Steve Morgan | Sept. 24, 2015
A look at what the Presidential candidates have to say about cybersecurity, starting with Jeb Bush.

jeb bush
Former Florida Governor Jeb Bush smiles as he is introduced to speak at the Detroit Economic Club in Detroit, Michigan, February 4, 2015.Credit: REUTERS/Rebecca Cook

After watching the recent televised Republican Presidential candidate debate, you may be wondering where the candidates stand on cybersecurity - which ties in to our nation's defense.

The topic of cybersecurity may be too technical and thus too risky for the candidates to speak out on TV, or the moderators don't want to devote time to it in place of what they consider to be more important issues.

To fill the void, we bring you a look at what the candidates are saying about cybersecurity.

We'll start with Jeb Bush, who's had a lot to say about it.

Here's some key excerpts from a blog post last week by Jeb on his "Jeb! 2016" website.

On the importance of cyber: "for all of the Internet’s transformational power, its future rests in part on one critical factor—cybersecurity."

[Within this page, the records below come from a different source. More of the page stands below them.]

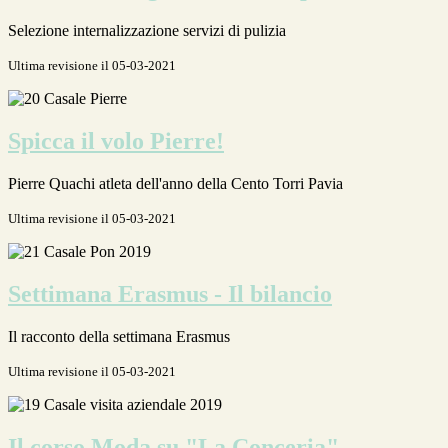
Selezione internalizzazione servizi di pulizia
Ultima revisione il 05-03-2021
Spicca il volo Pierre!
Pierre Quachi atleta dell'anno della Cento Torri Pavia
Ultima revisione il 05-03-2021
Settimana Erasmus - Il bilancio
Il racconto della settimana Erasmus
Ultima revisione il 05-03-2021
Il corso Moda su "La Conceria"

Here's a hard knock on the current President, to be expected from a Republican contender: "Unfortunately, a series of high-profile cybersecurity failures and the Obama administration’s feeble response to the growing threat have demonstrated real vulnerabilities in government and private systems, eroding public confidence in both the government and even the Internet itself."

If Jeb doesn't win the Presidency, he can become an IT analyst.. all of the figures he quotes here are attributed to Symantec - the world's largest security software company: "Last year, 60% of all targeted attacks struck small and medium-sized organizations, which often have fewer resources to invest in cybersecurity.  In 2014, five out of every six large companies were targeted with spear-phishing attacks, a 40% increase over the previous year.  Attacks against small and medium-sized businesses increased 26% and 30%, respectively."

About the OPM fiasco and what he thinks should have been done: "The intrusion into the Office of Personnel Management (OPM)— the human resources department of the U.S. Government—illustrates the cultural failure of the Obama administration to take these threats seriously.  The OPM systems contain millions of personnel records—many of which included an intrusive and sensitive personnel questionnaire.  OPM officials knew this data was valuable, sensitive, and vulnerable, but failed to take basic steps to protect it."

Jeb on why Hillary Clinton can't be trusted on security: "It should not be too much to ask government officials to abide by the laws and rules in place to safeguard our national security.  Secretary Hillary Clinton’s growing email scandal highlights reckless behavior by officials entrusted with some of our nation’s most sensitive secrets."

Support for the FBI, but he offers no solutions to the severe cybersecurity labor shortage faced by federal agencies: "The Federal Bureau of Investigation also needs more resources to fight back against the onslaught of cybercrime."